Verse four: “And the doors shall be shut in the streets, when the sound of the grinding is low, and he shall rise up at the voice of the bird, and all the daughters of musick shall be brought low.” Many older adults shut the doors of their lives to others, or no one comes to visit, and they become isolated and lonely. The sound of the grinding becoming low refers to the end of our careers and working life which often causes a sense of isolation as years-long ties with fellow workers are broken, furthering the loss of friendship for the elderly.

How blessed are the brethren whose ties of fellowship are never broken and last a lifetime — to the very end of our walk on this side of the veil! Older adults also have trouble sleeping. We rise at the slightest disturbance and cannot go back to sleep. Additionally, we suffer loss of hearing pictured by the daughters of music brought low. Sometimes, we simply no longer enjoy the things we once did.

Verse five: “Also when they shall be afraid of that which is high, and fears shall be in the way, and the almond tree shall flourish, and the grasshopper shall be a burden, and desire shall fail: because man goeth to his long home, and the mourners go about the streets.” As we age, the elderly lose their balance and suffer falls. Worries abound, and our hair turns white, like the almond blossom. Little problems, like grasshoppers, are magnified in our minds, and among the married, desire for intimacy wanes. Eventually all go to our long-term home, death, except of course for the church class who are changed in a moment, in the twinkling of an eye.

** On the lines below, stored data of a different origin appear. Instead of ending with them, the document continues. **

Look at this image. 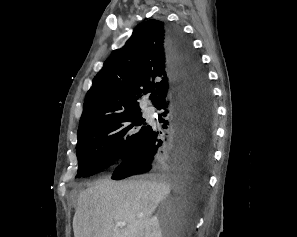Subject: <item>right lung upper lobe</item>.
Masks as SVG:
<instances>
[{
    "label": "right lung upper lobe",
    "mask_w": 297,
    "mask_h": 237,
    "mask_svg": "<svg viewBox=\"0 0 297 237\" xmlns=\"http://www.w3.org/2000/svg\"><path fill=\"white\" fill-rule=\"evenodd\" d=\"M167 26L158 20L145 21L123 48L112 52L86 94L78 135L107 118L140 112L139 103L149 92L155 107L170 97Z\"/></svg>",
    "instance_id": "cb5924a9"
}]
</instances>
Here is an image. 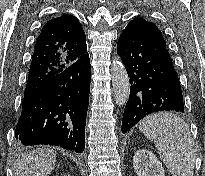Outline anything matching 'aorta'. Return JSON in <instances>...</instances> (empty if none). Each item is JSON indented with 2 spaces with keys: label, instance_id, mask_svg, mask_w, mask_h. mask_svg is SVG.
Instances as JSON below:
<instances>
[{
  "label": "aorta",
  "instance_id": "1",
  "mask_svg": "<svg viewBox=\"0 0 205 176\" xmlns=\"http://www.w3.org/2000/svg\"><path fill=\"white\" fill-rule=\"evenodd\" d=\"M111 74L115 103L123 106L129 98L130 83L127 71L119 59L113 60Z\"/></svg>",
  "mask_w": 205,
  "mask_h": 176
}]
</instances>
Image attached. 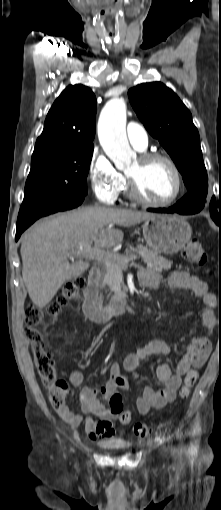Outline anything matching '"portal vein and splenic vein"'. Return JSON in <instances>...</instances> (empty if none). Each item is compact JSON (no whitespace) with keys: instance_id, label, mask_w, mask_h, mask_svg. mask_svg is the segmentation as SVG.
<instances>
[{"instance_id":"1","label":"portal vein and splenic vein","mask_w":221,"mask_h":510,"mask_svg":"<svg viewBox=\"0 0 221 510\" xmlns=\"http://www.w3.org/2000/svg\"><path fill=\"white\" fill-rule=\"evenodd\" d=\"M78 250L82 251L83 248L80 247ZM83 255L85 258L93 259V260H96L99 262H103L105 264H110L112 259H114L116 257L115 253L105 252L101 249H96V248H92V247L87 248L85 250V252L83 253ZM135 259H137V256L131 255L129 257L123 258L122 260L124 262L128 263L129 261L135 260Z\"/></svg>"}]
</instances>
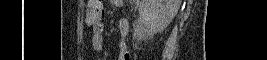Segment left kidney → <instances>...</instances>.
I'll list each match as a JSON object with an SVG mask.
<instances>
[{"mask_svg": "<svg viewBox=\"0 0 267 60\" xmlns=\"http://www.w3.org/2000/svg\"><path fill=\"white\" fill-rule=\"evenodd\" d=\"M180 7L179 0H145L139 16L150 32L163 31L174 19Z\"/></svg>", "mask_w": 267, "mask_h": 60, "instance_id": "1", "label": "left kidney"}]
</instances>
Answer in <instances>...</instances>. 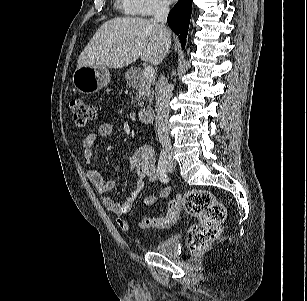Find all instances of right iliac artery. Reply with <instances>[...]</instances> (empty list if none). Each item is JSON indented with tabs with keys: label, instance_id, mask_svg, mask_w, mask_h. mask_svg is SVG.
<instances>
[{
	"label": "right iliac artery",
	"instance_id": "1",
	"mask_svg": "<svg viewBox=\"0 0 307 301\" xmlns=\"http://www.w3.org/2000/svg\"><path fill=\"white\" fill-rule=\"evenodd\" d=\"M166 165H167V152L165 150H162L158 161L157 171L159 173V179L163 183H168L169 181L166 171Z\"/></svg>",
	"mask_w": 307,
	"mask_h": 301
}]
</instances>
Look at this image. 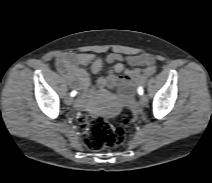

Verse six: “Or ever (meaning, “because” — these are the causes of death) the silver cord be loosed, or the golden bowl be broken, or the pitcher be broken at the fountain, or the wheel broken at the cistern.” The silver cord is our nervous system, which if damaged results in many kinds of muscular diseases and even paralysis. The golden bowl is our head. If a stroke or hemorrhage occurs, death is often swift. Our lungs are our pitchers, filling up with air at the fountain. Lung diseases are often fatal. The wheel broken at the cistern describes heart failure.

Verse seven: “Then shall the dust return to the earth as it was: and the spirit shall return unto God who gave it.” As God said to Adam in Genesis 3:19, “For dust thou art, and unto dust shalt thou return.” In Ecclesiastes 12:8, Solomon repeats his familiar refrain, this time with a sense of finality, “Vanity of vanities, all is vanity.” However, we rejoice that we can live lives of a higher purpose and meaning that will continue on a higher plane for all eternity. What a privilege!